Insel der Sehnsucht: Roman (German Edition)
Nicht nur die Grundlagen, sondern auch das richtige Sehen. Ich glaube, ich schulde ihm Dank für jede Fotografie, die ich gemacht habe.«
»Du bist eine professionelle Fotografin?«
»Jo ist sogar eine richtig bekannte Fotografin«, sagte Lexy bissig, als sie wieder in die Küche kam. »Die Globetrotterin J. E. Hathaway, die im Vorbeigehen die Leben der Menschen einfängt. Zwei Omeletts, Brian, zweimal Bratkartoffeln, einmal Schinken, einmal Wurst. Zimmer 201 ist beim Frühstück, Miss Weltreisende, du kannst die Betten machen.«
»Vorhang, bitte«, murmelte Jo, während Lexy schon wieder aus der Küche rauschte.
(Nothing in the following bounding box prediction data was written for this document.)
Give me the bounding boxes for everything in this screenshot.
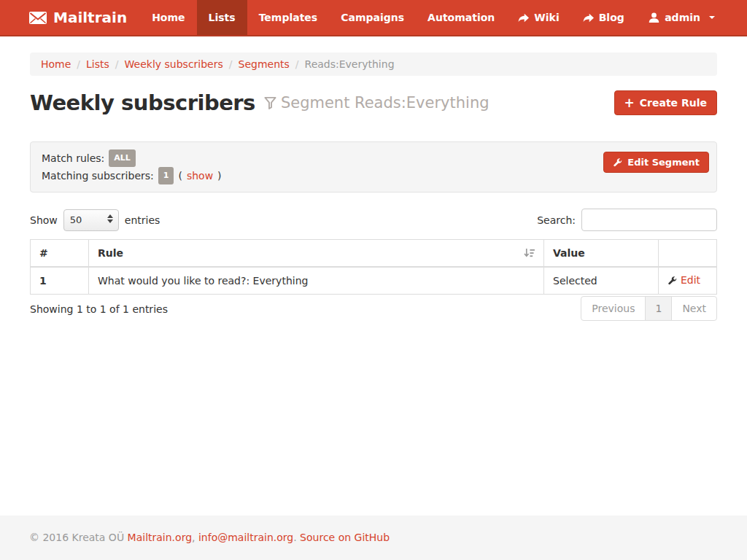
column-header-actions	[659, 240, 717, 268]
brand-label: Mailtrain	[53, 9, 127, 26]
nav-label: Wiki	[534, 12, 559, 23]
page-title: Weekly subscribers	[30, 90, 255, 115]
footer-separator: ,	[192, 532, 195, 543]
nav-item-campaigns[interactable]: Campaigns	[329, 0, 416, 35]
nav-label: Home	[152, 12, 185, 23]
pagination-previous-button[interactable]: Previous	[581, 296, 646, 321]
column-header-value[interactable]: Value	[544, 240, 659, 268]
matching-subscribers-label: Matching subscribers:	[42, 168, 154, 183]
table-controls: Show 50 entries Search:	[30, 209, 717, 231]
entries-label: entries	[125, 214, 160, 226]
breadcrumb-segments[interactable]: Segments	[239, 58, 290, 70]
edit-segment-label: Edit Segment	[627, 157, 700, 168]
show-subscribers-link[interactable]: show	[187, 168, 213, 183]
source-github-link[interactable]: Source on GitHub	[300, 532, 390, 543]
user-icon	[649, 12, 659, 23]
breadcrumb-current: Reads:Everything	[305, 58, 395, 70]
rule-number-cell: 1	[31, 267, 89, 294]
nav-label: Templates	[259, 12, 318, 23]
nav-label: Blog	[599, 12, 624, 23]
edit-segment-button[interactable]: Edit Segment	[603, 152, 709, 173]
top-navbar: Mailtrain Home Lists Templates Campaigns…	[0, 0, 747, 36]
nav-item-automation[interactable]: Automation	[416, 0, 506, 35]
chevron-down-icon	[709, 16, 715, 19]
wrench-icon	[613, 158, 622, 167]
paren-close: )	[217, 168, 221, 183]
breadcrumb-home[interactable]: Home	[41, 58, 71, 70]
search-label: Search:	[537, 214, 576, 226]
mailtrain-org-link[interactable]: Mailtrain.org	[128, 532, 192, 543]
breadcrumb-separator: /	[77, 58, 80, 70]
page-footer: © 2016 Kreata OÜ Mailtrain.org, info@mai…	[0, 516, 747, 560]
table-row: 1 What would you like to read?: Everythi…	[31, 267, 717, 294]
user-menu[interactable]: admin	[637, 0, 727, 35]
value-cell: Selected	[544, 267, 659, 294]
pagination-page-1-button[interactable]: 1	[645, 296, 672, 321]
matching-count-badge: 1	[158, 167, 174, 184]
column-header-rule[interactable]: Rule	[89, 240, 544, 268]
edit-rule-label: Edit	[681, 274, 700, 286]
footer-separator: .	[293, 532, 296, 543]
rules-table: # Rule Value	[30, 239, 717, 295]
pagination: Previous 1 Next	[581, 296, 717, 321]
segment-panel: Match rules: ALL Matching subscribers: 1…	[30, 141, 717, 192]
page-subtitle: Segment Reads:Everything	[264, 94, 489, 112]
page-header: Weekly subscribers Segment Reads:Everyth…	[30, 90, 717, 115]
copyright-text: © 2016 Kreata OÜ	[29, 532, 124, 543]
nav-label: Lists	[209, 12, 236, 23]
external-link-icon	[518, 13, 529, 23]
nav-item-wiki[interactable]: Wiki	[506, 0, 570, 35]
paren-open: (	[178, 168, 182, 183]
brand-mailtrain[interactable]: Mailtrain	[0, 0, 140, 35]
page-size-value: 50	[70, 214, 82, 225]
action-cell: Edit	[659, 267, 717, 294]
breadcrumb-separator: /	[115, 58, 119, 70]
nav-item-lists[interactable]: Lists	[197, 0, 247, 35]
sort-icon	[524, 249, 535, 258]
wrench-icon	[667, 276, 677, 285]
envelope-icon	[29, 12, 47, 24]
filter-icon	[264, 96, 276, 109]
breadcrumb-separator: /	[229, 58, 233, 70]
nav-item-templates[interactable]: Templates	[247, 0, 330, 35]
create-rule-button[interactable]: + Create Rule	[614, 90, 717, 115]
table-footer: Showing 1 to 1 of 1 entries Previous 1 N…	[30, 296, 717, 321]
column-header-rule-label: Rule	[98, 247, 123, 259]
search-input[interactable]	[581, 209, 717, 231]
nav-label: Automation	[427, 12, 495, 23]
match-rules-label: Match rules:	[42, 151, 104, 166]
breadcrumb: Home / Lists / Weekly subscribers / Segm…	[30, 52, 717, 76]
select-spinner-icon	[107, 214, 113, 223]
user-label: admin	[665, 12, 700, 23]
email-link[interactable]: info@mailtrain.org	[198, 532, 293, 543]
breadcrumb-weekly-subscribers[interactable]: Weekly subscribers	[125, 58, 223, 70]
column-header-number[interactable]: #	[31, 240, 89, 268]
breadcrumb-lists[interactable]: Lists	[86, 58, 109, 70]
rule-cell: What would you like to read?: Everything	[89, 267, 544, 294]
nav-item-home[interactable]: Home	[140, 0, 196, 35]
nav-item-blog[interactable]: Blog	[571, 0, 636, 35]
breadcrumb-separator: /	[295, 58, 299, 70]
entries-info: Showing 1 to 1 of 1 entries	[30, 296, 168, 315]
page-subtitle-label: Segment Reads:Everything	[281, 94, 489, 112]
match-rules-badge: ALL	[109, 149, 136, 167]
pagination-next-button[interactable]: Next	[671, 296, 717, 321]
page-size-select[interactable]: 50	[63, 209, 119, 231]
edit-rule-link[interactable]: Edit	[667, 274, 700, 286]
create-rule-label: Create Rule	[640, 97, 707, 109]
nav-label: Campaigns	[341, 12, 404, 23]
external-link-icon	[583, 13, 594, 23]
show-label: Show	[30, 214, 58, 226]
table-header-row: # Rule Value	[31, 240, 717, 268]
plus-icon: +	[624, 98, 635, 108]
Dann wandte sie sich Nathan zu. »Ja, ich verdanke es größtenteils David Delaney, daß ich Fotografin geworden bin. Hätte es Mr. Delaney nicht gegeben, wäre ich heute vielleicht so frustriert und von der Welt enttäuscht wie Lexy. Wie geht es deinem Vater?«
»Er ist tot«, antwortete Nathan knapp und erhob sich. »Ich muß jetzt gehen. Danke für das Frühstück, Brian.«
Schnell verließ er die Küche. Die Schwingtür pendelte noch ein paarmal nach.
»Tot? Bri?«
»Ein Unfall«, erklärte ihr Brian. »Vor ungefähr drei Monaten. Auch seine Mutter hat’s erwischt. Und einen Monat später hat er seinen Bruder verloren.«
»O Gott.« Jo fuhr sich mit der Hand übers Gesicht. »Da bin ich ja ganz schön ins Fettnäpfchen getreten. Komme gleich wieder.«
Sie setzte den Becher ab und eilte hinaus, um Nathan noch einzuholen. »Nathan! Nathan, warte einen Augenblick.« Am Muschelkiesweg erreichte sie ihn. »Es tut mir leid.« Sie packte seinen Arm. »Es tut mir leid, daß ich so unsensibel war.«
Nathan riß sich zusammen. »Schon in Ordnung. Der Schmerz ist noch ziemlich frisch.«
»Hätte ich nur geahnt …« Unvermittelt hielt sie inne und zuckte hilflos die Achseln. Wahrscheinlich wäre sie in jedem Fall ins Fettnäpfchen getreten. Sie war im Umgang mit anderen schon immer etwas unbeholfen gewesen.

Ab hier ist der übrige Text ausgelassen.